И – гордо кони выступают по пустым местам.
Но как съедут, – на эти же места и на тротуары – снова толпа.
Правила игры! Никто ни на кого не сердится. Смеются.
= А подле Екатерининского канала, по ту сторону Казанского моста –
полусотня казаков, донцов-молодцов – с пиками.
Высоко! Стройно! Страшно! Лихие, грозные казаки с коней косо посматривают.
К офицеру подъехал в автомобиле большой чин:
– Я – петербургский градоначальник генерал-майор Балк. Приказываю вам: немедленно карьером – рассеять эту толпу – но не применяя оружия! Откройте путь колёсному и санному движению.
= Офицер – совсем молоденький, неопытный. Смущённо на градоначальника.

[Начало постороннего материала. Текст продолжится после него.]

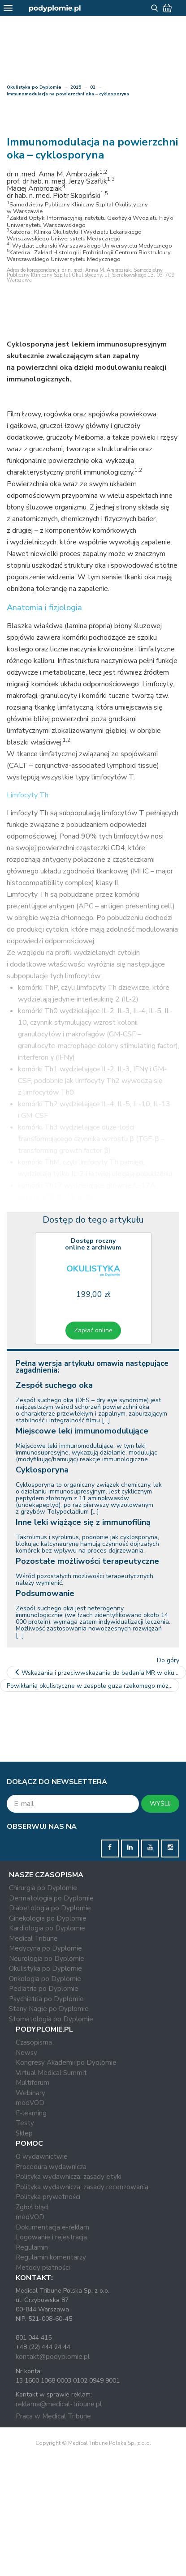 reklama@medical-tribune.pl (59, 2404)
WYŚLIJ (160, 1803)
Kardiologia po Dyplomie (47, 1928)
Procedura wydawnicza (51, 2166)
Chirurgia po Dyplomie (43, 1887)
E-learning (31, 2113)
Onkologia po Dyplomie (45, 1978)
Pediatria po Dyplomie (43, 1988)
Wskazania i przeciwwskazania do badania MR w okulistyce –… (99, 1673)
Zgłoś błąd (32, 2207)
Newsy (26, 2052)
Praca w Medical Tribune (53, 2416)
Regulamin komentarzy (51, 2257)
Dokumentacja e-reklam (52, 2227)
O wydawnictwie (42, 2156)
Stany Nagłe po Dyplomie (49, 2008)
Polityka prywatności (48, 2196)
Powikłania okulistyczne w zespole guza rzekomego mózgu (93, 1686)
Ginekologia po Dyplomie (48, 1918)
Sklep (24, 2133)
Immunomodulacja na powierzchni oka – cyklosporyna (68, 94)
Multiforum (32, 2082)
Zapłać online (93, 1330)
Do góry (168, 1660)
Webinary (30, 2092)
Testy (25, 2122)
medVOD (30, 2102)
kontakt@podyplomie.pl (53, 2356)
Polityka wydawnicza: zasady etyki (68, 2176)
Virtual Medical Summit (51, 2072)
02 (92, 87)
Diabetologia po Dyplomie (50, 1908)
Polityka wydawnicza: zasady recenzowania (82, 2186)
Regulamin (32, 2247)
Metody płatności (43, 2267)
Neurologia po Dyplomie (46, 1958)
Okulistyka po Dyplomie (34, 87)
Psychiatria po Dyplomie (46, 1998)
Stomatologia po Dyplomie (51, 2019)
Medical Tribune (33, 1938)
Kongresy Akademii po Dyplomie (66, 2062)
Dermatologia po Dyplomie (51, 1898)
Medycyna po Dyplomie (45, 1948)
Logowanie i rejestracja (51, 2237)
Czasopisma (34, 2042) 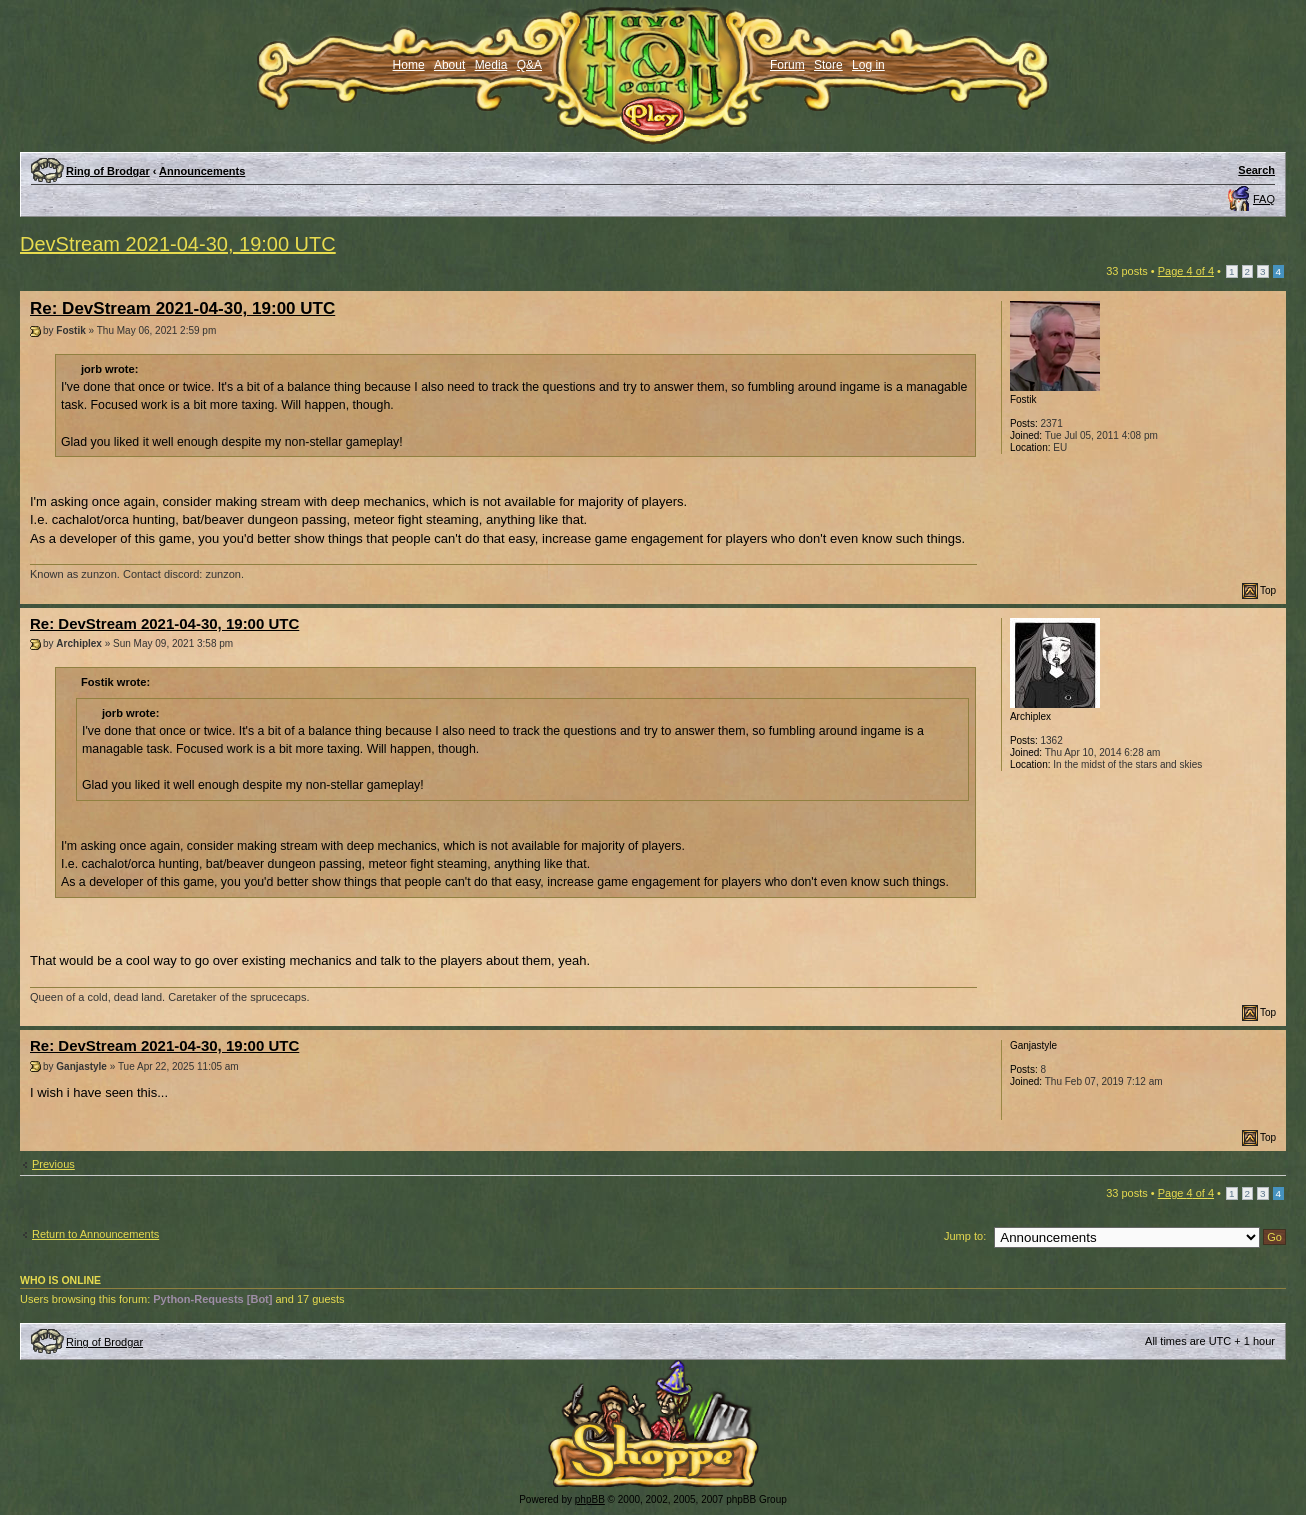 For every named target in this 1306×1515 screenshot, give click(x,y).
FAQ (1264, 199)
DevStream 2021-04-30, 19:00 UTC (178, 244)
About (449, 65)
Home (409, 65)
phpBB (590, 1499)
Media (491, 65)
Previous (53, 1164)
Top (1268, 590)
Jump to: (965, 1236)
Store (828, 65)
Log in (868, 65)
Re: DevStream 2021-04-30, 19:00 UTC (182, 308)
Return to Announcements (95, 1234)
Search (1256, 170)
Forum (787, 65)
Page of (1186, 271)
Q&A (529, 65)
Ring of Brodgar (108, 171)
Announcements (202, 171)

Смущённо на свой отряд. И вяло,
так вяло, не то что карьером – удивительно, что вообще-то подтянулись, с места стронулись
шагом, а пики ровно кверху,
шагом, кони скользят копытами по накатанной мостовой,
через широкий мост и по Невскому.
Градоначальник из автомобиля вылез – и рядом пошёл.
Идёт рядом – и не выдерживает, сам командует:
– Ка-рьер!
Да разве казаки чужую команду примут, да ещё от пешего?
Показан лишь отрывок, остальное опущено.